The seventeenth-century botanist and writer Nicholas Culpeper came back to the legend in his most famous work, the Complete Herbal. Culpeper wrote about eels’ virtue as a cure for alcoholism, writing that the fish, “being put into wine or beer, and suffered to die in it, he that drinks it will never endure that sort of liquor again.[5] Which makes a certain degree of visceral sense.

It seems likely that this is the history that informs the modern idea that raw eels and bitter almonds was a medieval hangover cure. But such a reading mistakes the sources, and doesn’t take the fish themselves into account. Now, the medieval English did occasionally poisoned each other with eels…but that’s another story for another article. When they weren’t feeling murderous, thought, they certainly knew better than to compound a hangover with a venomous chaser of raw eel. And now so do you!


Notes

[1] See, for example: David L. Sloan and Christopher Shultz, The Hangover Survival Guide (Key West: Phantom Press, 2006), 74; Claire Suddath, “A Brief History Of: Hangover Cures,” Time, December 31, 2008, http://time.com/3958046/history-of-hangovers/.

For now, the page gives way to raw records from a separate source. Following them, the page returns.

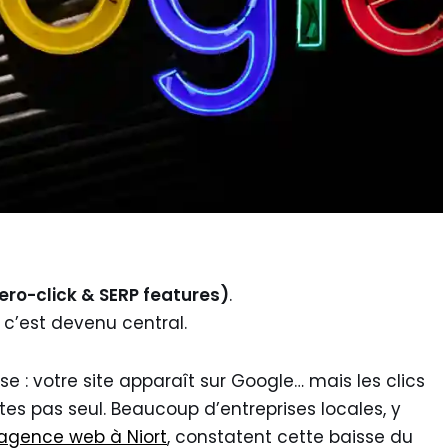
(Zero-click & SERP features)
.
, c’est devenu central.
: votre site apparaît sur Google… mais les clics
êtes pas seul. Beaucoup d’entreprises locales, y
agence web à Niort
, constatent cette baisse du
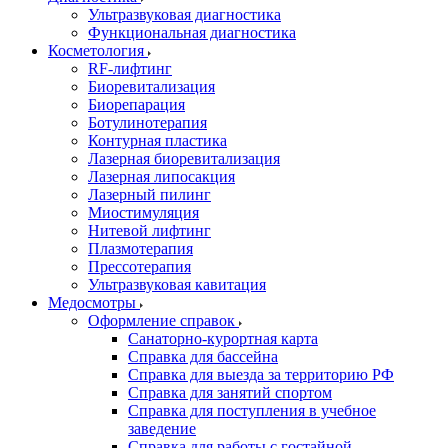
Ультразвуковая диагностика
Функциональная диагностика
Косметология
RF-лифтинг
Биоревитализация
Биорепарация
Ботулинотерапия
Контурная пластика
Лазерная биоревитализация
Лазерная липосакция
Лазерный пилинг
Миостимуляция
Нитевой лифтинг
Плазмотерапия
Прессотерапия
Ультразвуковая кавитация
Медосмотры
Оформление справок
Санаторно-курортная карта
Справка для бассейна
Справка для выезда за территорию РФ
Справка для занятий спортом
Справка для поступления в учебное
заведение
Справка для работы с гостайной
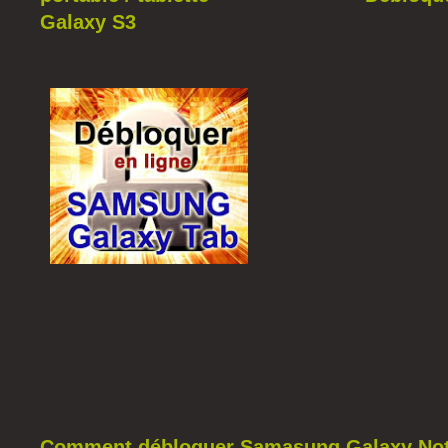
Galaxy S3
Comment débloquer Samasung Galaxy Not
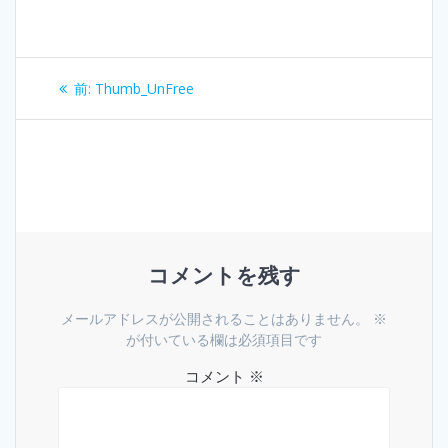
投
過
前:
Thumb_UnFree
稿
去
の
ナ
投
稿:
ビ
ゲ
コメントを残す
ー
シ
メールアドレスが公開されることはありません。
※
が付いている欄は必須項目です
ョ
コメント
※
ン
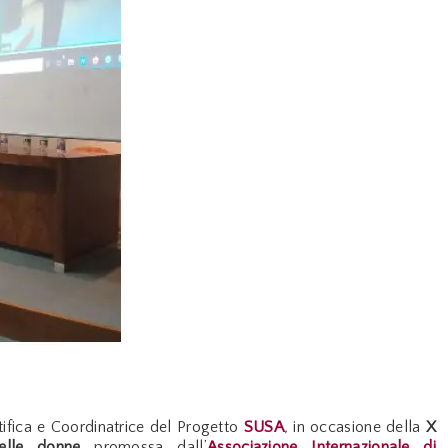
tifica e Coordinatrice del Progetto
SUSA
,
in occasione della
X
 delle donne
promossa dall’
Associazione Internazionale di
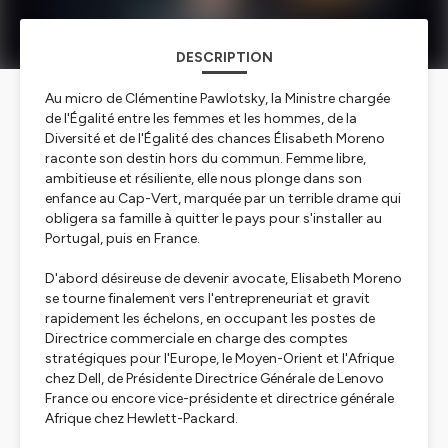
DESCRIPTION
Au micro de Clémentine Pawlotsky, la Ministre chargée
de l'Égalité entre les femmes et les hommes, de la
Diversité et de l'Égalité des chances Élisabeth Moreno
raconte son destin hors du commun. Femme libre,
ambitieuse et résiliente, elle nous plonge dans son
enfance au Cap-Vert, marquée par un terrible drame qui
obligera sa famille à quitter le pays pour s'installer au
Portugal, puis en France.
D'abord désireuse de devenir avocate, Elisabeth Moreno
se tourne finalement vers l'entrepreneuriat et gravit
rapidement les échelons, en occupant les postes de
Directrice commerciale en charge des comptes
stratégiques pour l'Europe, le Moyen-Orient et l'Afrique
chez Dell, de Présidente Directrice Générale de Lenovo
France ou encore vice-présidente et directrice générale
Afrique chez Hewlett-Packard.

[2] Friedrich-Wilhelm Tesch, The Eel: Biology and Management of Anguillid Eels, ed. P.H. Greenwood, trans. Jennifer Greenwood (London: Chapman and Hall, 2012), 40–41.

[3] Interestingly, bitter almonds are also a poisonous in large quantities, making this recipe especially unpleasant. See: Alfred Swaine Taylor, Medical Jurisprudence (Blanchard & Lea, 1856), 149.

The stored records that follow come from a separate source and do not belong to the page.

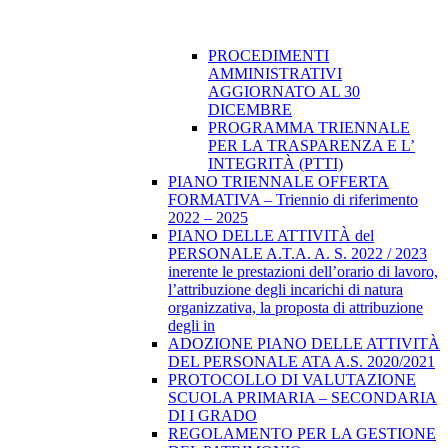
PROCEDIMENTI
AMMINISTRATIVI
AGGIORNATO AL 30
DICEMBRE
PROGRAMMA TRIENNALE
PER LA TRASPARENZA E L’
INTEGRITÀ (PTTI)
PIANO TRIENNALE OFFERTA
FORMATIVA – Triennio di riferimento
2022 – 2025
PIANO DELLE ATTIVITÀ del
PERSONALE A.T.A. A. S. 2022 / 2023
inerente le prestazioni dell’orario di lavoro,
l’attribuzione degli incarichi di natura
organizzativa, la proposta di attribuzione
degli in
ADOZIONE PIANO DELLE ATTIVITÀ
DEL PERSONALE ATA A.S. 2020/2021
PROTOCOLLO DI VALUTAZIONE
SCUOLA PRIMARIA – SECONDARIA
DI I GRADO
REGOLAMENTO PER LA GESTIONE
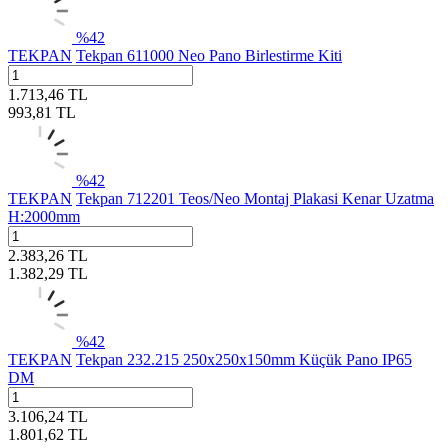
%
42
TEKPAN
Tekpan 611000 Neo Pano Birlestirme Kiti
1.713,46
TL
993,81
TL
%
42
TEKPAN
Tekpan 712201 Teos/Neo Montaj Plakasi Kenar Uzatma
H:2000mm
2.383,26
TL
1.382,29
TL
%
42
TEKPAN
Tekpan 232.215 250x250x150mm Küçük Pano IP65
DM
3.106,24
TL
1.801,62
TL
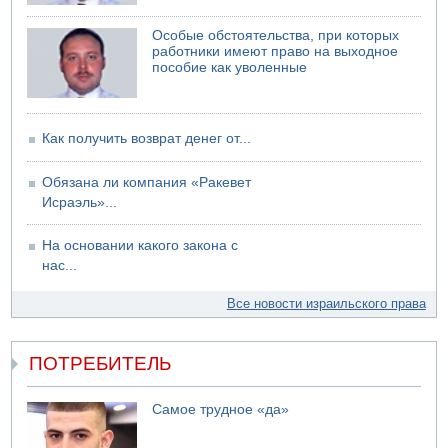
Особые обстоятельства, при которых
работники имеют право на выходное
пособие как уволенные
Как получить возврат денег от...
Обязана ли компания «Ракевет
Исраэль»...
На основании какого закона с
нас...
Все новости израильского права
ПОТРЕБИТЕЛЬ
Самое трудное «да»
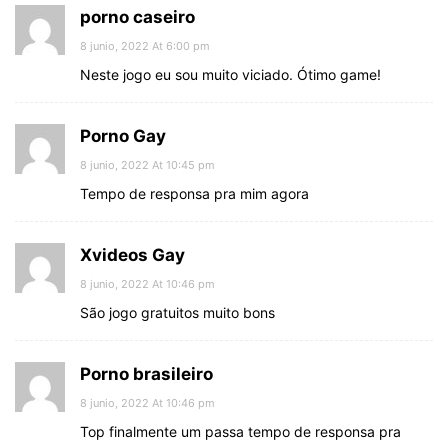
porno caseiro
8 junio, 2022 At 6:00 pm
Neste jogo eu sou muito viciado. Ótimo game!
Porno Gay
8 junio, 2022 At 10:45 pm
Tempo de responsa pra mim agora
Xvideos Gay
8 junio, 2022 At 10:46 pm
São jogo gratuitos muito bons
Porno brasileiro
8 junio, 2022 At 10:46 pm
Top finalmente um passa tempo de responsa pra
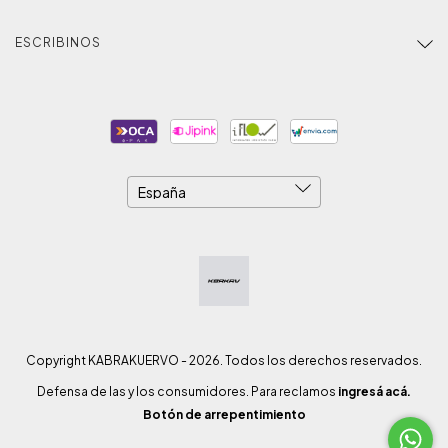
ESCRIBINOS
Copyright KABRAKUERVO - 2026. Todos los derechos reservados.
Defensa de las y los consumidores. Para reclamos
ingresá acá.
Botón de arrepentimiento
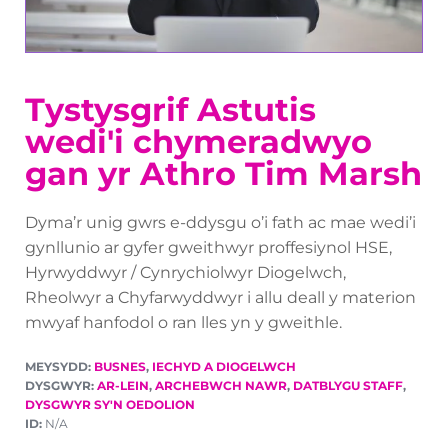
Tystysgrif Astutis
wedi'i chymeradwyo
gan yr Athro Tim Marsh
Dyma’r unig gwrs e-ddysgu o’i fath ac mae wedi’i
gynllunio ar gyfer gweithwyr proffesiynol HSE,
Hyrwyddwyr / Cynrychiolwyr Diogelwch,
Rheolwyr a Chyfarwyddwyr i allu deall y materion
mwyaf hanfodol o ran lles yn y gweithle.
MEYSYDD:
BUSNES
,
IECHYD A DIOGELWCH
DYSGWYR:
AR-LEIN
,
ARCHEBWCH NAWR
,
DATBLYGU STAFF
,
DYSGWYR SY'N OEDOLION
ID:
N/A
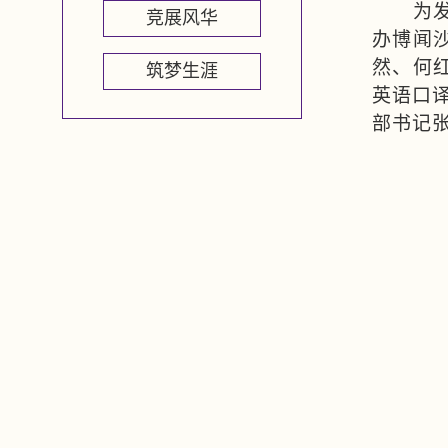
为
竞展风华
办博闻
然、何
筑梦生涯
英语口
部书记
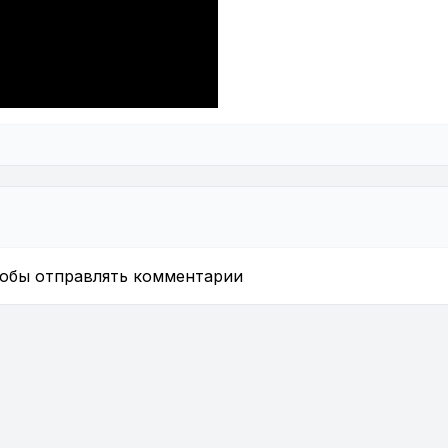
тобы отправлять комментарии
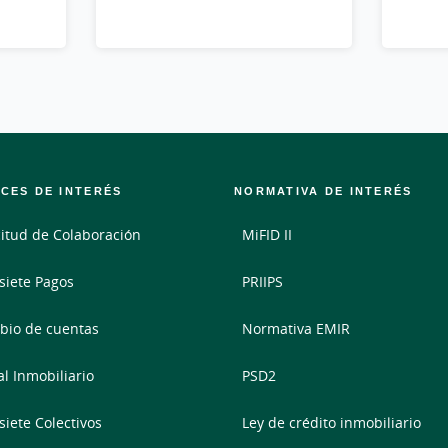
CES DE INTERÉS
NORMATIVA DE INTERÉS
citud de Colaboración
MiFID II
siete Pagos
PRIIPS
io de cuentas
Normativa EMIR
al Inmobiliario
PSD2
siete Colectivos
Ley de crédito inmobiliario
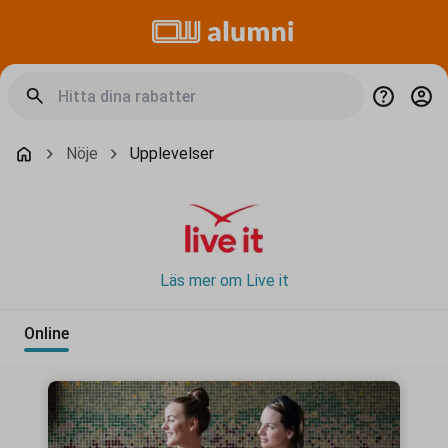
Nöje
Upplevelser
Läs mer om Live it
Online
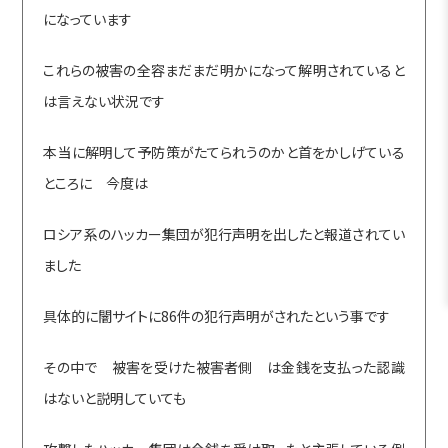
になっています
これらの被害の全容まだまだ明かになって解明されていると
は言えない状況です
本当に解明して予防策がたてられうのかと首をかしげている
ところに 今度は
ロシア系のハッカー集団が犯行声明を出したと報道されてい
ました
具体的に闇サイトに86件の犯行声明がされたという事です
その中で 被害を受けた被害者側 は金銭を支払った認識
はないと説明していても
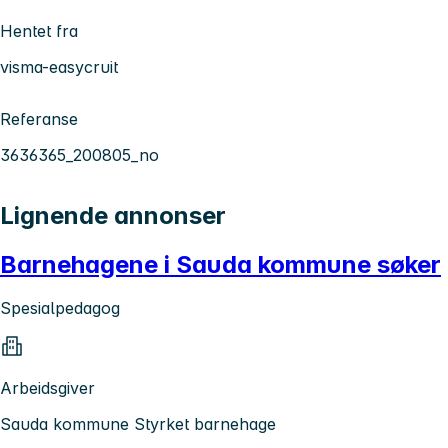
Hentet fra
visma-easycruit
Referanse
3636365_200805_no
Lignende annonser
Barnehagene i Sauda kommune søker
Spesialpedagog
Arbeidsgiver
Sauda kommune Styrket barnehage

[4] Isidore of Seville, The Etymologies of Isidore of Seville, trans. Stephen A. Barney (Cambridge, UK: Cambridge University Press, 2006), 275. In this same section Isidore noted that in the eels in the Ganges, in India, grew to 30 feet in length.

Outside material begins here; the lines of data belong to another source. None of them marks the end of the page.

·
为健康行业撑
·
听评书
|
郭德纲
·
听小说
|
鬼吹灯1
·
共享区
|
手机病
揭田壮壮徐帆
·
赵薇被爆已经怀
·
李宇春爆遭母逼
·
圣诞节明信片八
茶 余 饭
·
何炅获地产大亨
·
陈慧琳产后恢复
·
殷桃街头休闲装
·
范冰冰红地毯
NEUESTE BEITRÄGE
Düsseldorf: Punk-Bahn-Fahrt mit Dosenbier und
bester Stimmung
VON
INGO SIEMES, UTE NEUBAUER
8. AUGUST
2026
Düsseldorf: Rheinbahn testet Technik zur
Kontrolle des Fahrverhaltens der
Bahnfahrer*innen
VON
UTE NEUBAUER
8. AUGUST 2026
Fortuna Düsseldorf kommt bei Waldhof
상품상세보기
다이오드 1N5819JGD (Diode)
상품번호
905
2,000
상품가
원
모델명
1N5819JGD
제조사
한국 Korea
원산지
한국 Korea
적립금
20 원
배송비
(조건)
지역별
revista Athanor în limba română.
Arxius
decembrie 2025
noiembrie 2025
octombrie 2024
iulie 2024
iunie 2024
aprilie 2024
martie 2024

[5] Nicholas Culpeper, Culpeper’s Complete Herbal,: To Which Is Now Added, Upwards of One Hundred Additional Herbs, with a Display of Their Medicinal and Occult Qualities ; Physically Applied to the Cure of All Disorders Incident to Mankind. To Which Is Now First Annexed His English Physician Englarged, and Key to Physic, with Rules for Compounding Medicine According to the True System of Nature. Forming a Complete Family Dispensatory, and Natural System of Physic to Which Is Added Upwards of Fifty Choice Receipts, Selected from the Author’s Last Legacy to His Wife (London: Richard Evans, 1816), 252.